The European Public Health Alliance (EPHA), which refers to itself as a 'platform of NGOs and not-for-profit organisations', calls for institutional funding for health NGOs, which, unlike other NGOs, receive none. EPHA has drafted a detailed opinion on the Commission's proposal and identified nine points that are missing compared to the previous health programme.
The European Men's Health Forum (EMHF) had tabled an amendment to the EU health strategy explicitly calling on the EU to aim to promote equality between men and women in all community activities including health protection. "A gender-sensitive approach to screening, disease and injury prevention programmes could help improve the effectiveness of resources dedicated to tackling priority health issues such as smoking, alcohol abuse, sexual health, nutrition and physical activity," said the director of the EMHF, Erick Savoye.
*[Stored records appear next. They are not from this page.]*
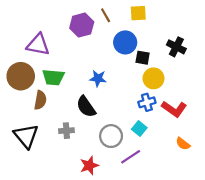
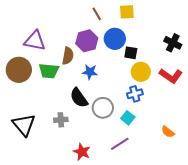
purple hexagon: (82, 25) -> (87, 41), moved
black cross: (176, 47) -> (173, 43), moved
brown semicircle: (40, 100) -> (68, 56), moved
red L-shape: (174, 109) -> (171, 76), moved
gray circle: (111, 136) -> (103, 108), moved
red star: (89, 165) -> (82, 152), turned -30

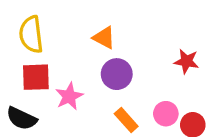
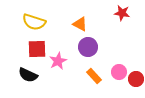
yellow semicircle: (31, 34) -> (34, 22), turned -65
red star: (186, 61) -> (122, 13), moved

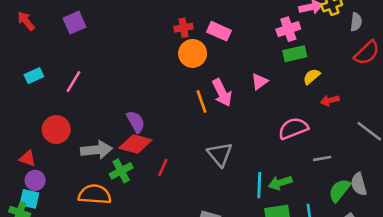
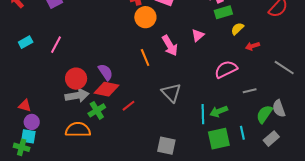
orange line: (201, 101) -> (145, 57), moved
red circle: (56, 130) -> (76, 79), moved
red line: (163, 168) -> (128, 106), turned 32

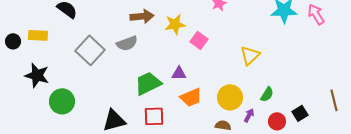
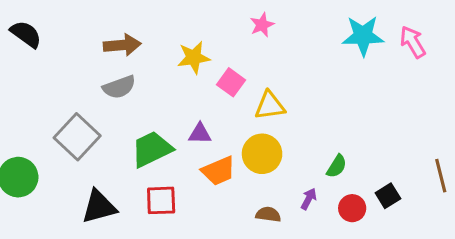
brown arrow: (142, 16) -> (122, 45), moved
gray square: (90, 50) -> (77, 137), moved
yellow triangle: (250, 55) -> (270, 106), moved, turned 35
yellow circle: (230, 97) -> (262, 154), moved

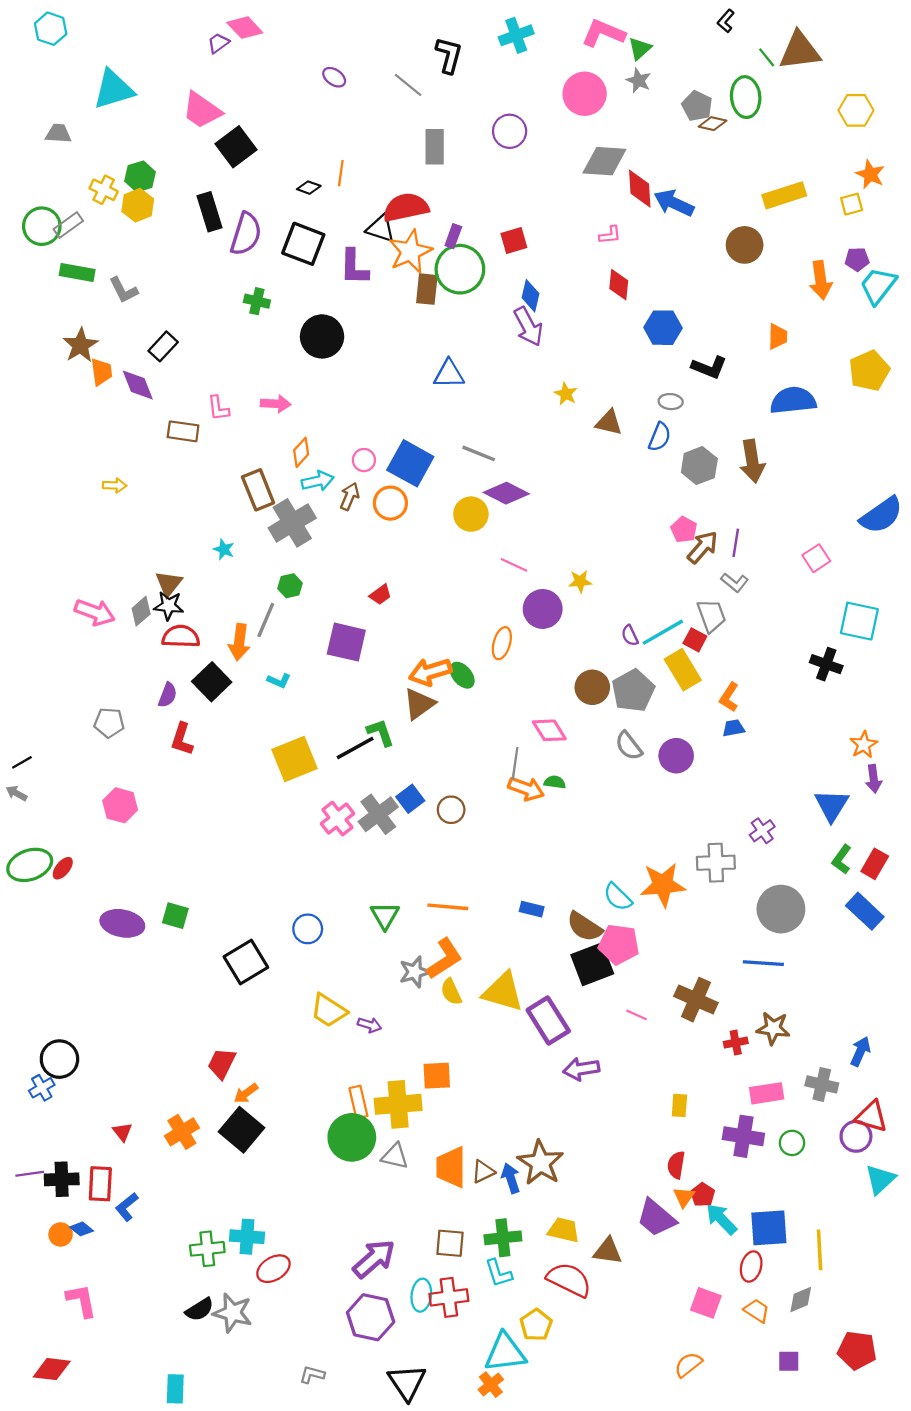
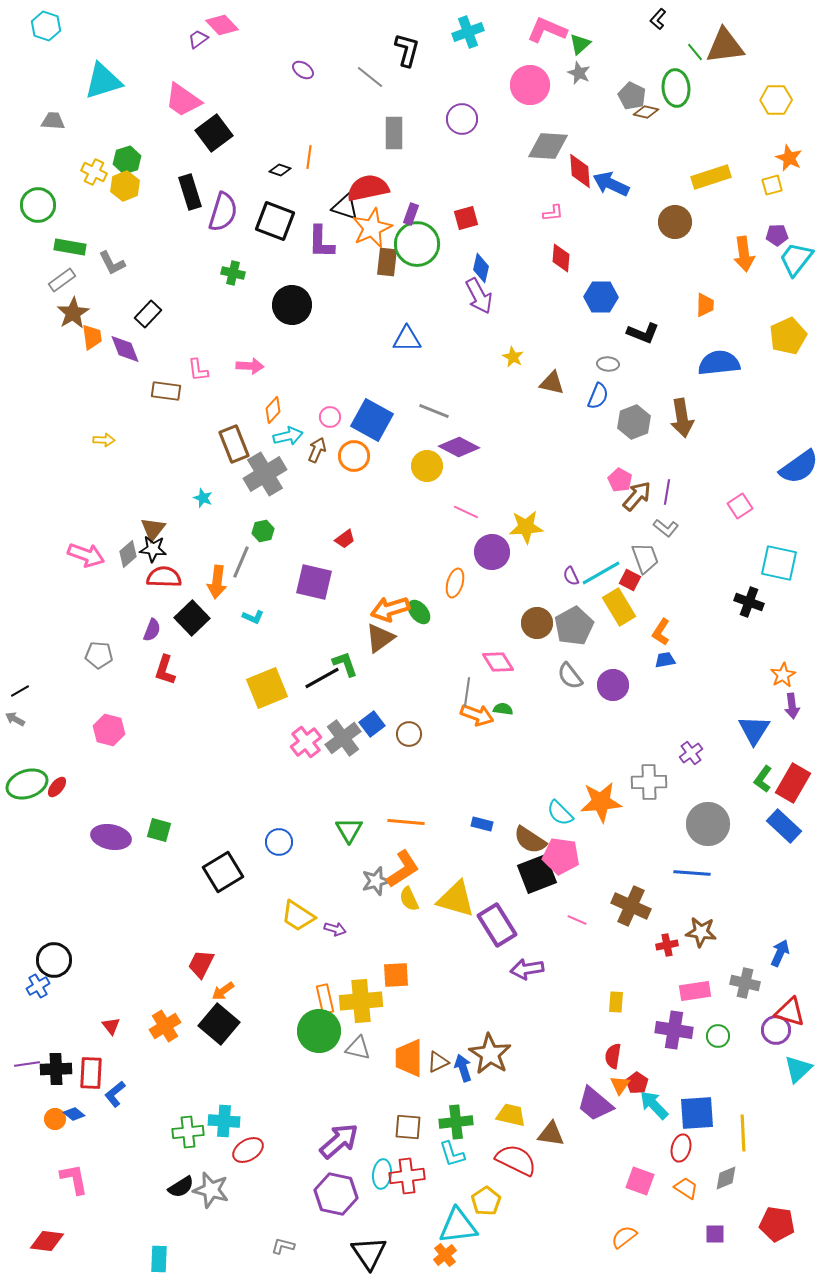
gray rectangle: (68, 225) -> (62, 280), moved
yellow star: (580, 581) -> (526, 527), size x1.6
red rectangle: (875, 864) -> (793, 783), size x1.4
Ludovic Lacaine, who is in charge of European Affairs at the EMHF called the Commission’s proposal for a new health programme "gender-blind". The Commission's amended (May 2006) proposal takes into account Parliament's request for action on gender aspect of health.
The European Heart Network (EHN), the Association of European Cancer Leagues, the International Diabetes Federation -Europe, and the European Cancer Patient Coalition call the Commission's rewrite of the Public health programme "a sad turn of event [...] as by tackling health determinants in isolation from the diseases they cause, the new proposal fails to convince that the EU has a real health agenda.
European Heart Network (EHN) believes that it is important to address cardiovascular disease (CVD) through its risk factors and the wider determinants and is disappointed with the Commission's amended health action programme proposal, as "it does not emphasise the key diseases in the way we had hoped".
The President of Pfizer's European pharmaceutical business, Ian Read, thinks that "Europeans need to challenge an entrenched point of view on healthcare - as a cost to government instead of an investment in people. For more than a decade, political debate has framed healthcare as an expense. A more far-sighted view would consider health spending as an investment in an economic engine. [...] Treating healthcare as an engine of growth is not only good economics; it is also good for business."
The European Health Management Association (EHMA) thinks that the Commission proposal is not sufficient in terms of ensuring the safety of patients and of citizens. Petra Wilson from EHMA said that "health is the fourth, forgotten daughter of Lisbon" and points out that the health sector is a huge employer.
Paul de Raeve from the European Federation of Nurses Associations (EFN) urges the national government and the Commission to keep in touch with the civil society health professionals. He also emphasises the importance of having "motivated nurses", referring to the mobility of nurses and recognition of their qualifications. EFN believes that future public health and health care strategies must focus on promoting health and reducing the present gap in health status between the member states as well as between different groups within each country. It also believes that "although it is the responsibility of individuals and families to make their own choices in relation to their lifestyle and health, public policies have an essential role to play in ensuring that the physical and social environment supports and facilitates healthy choices".
The European Patients Forum questions why "life-style education" is missing in the Commission proposal and urges the Commission to be more pro-active in health issues.
A Spanish government representative noted, in a stakeholder meeting in 2005, that, "member states are setting health policies at different levels - World Health Organisation, Council of Europe and the EU and are paying to all these organisations. The crucial question is about how much money we will get for the many actions envisaged. We should concentrate on something we can achieve."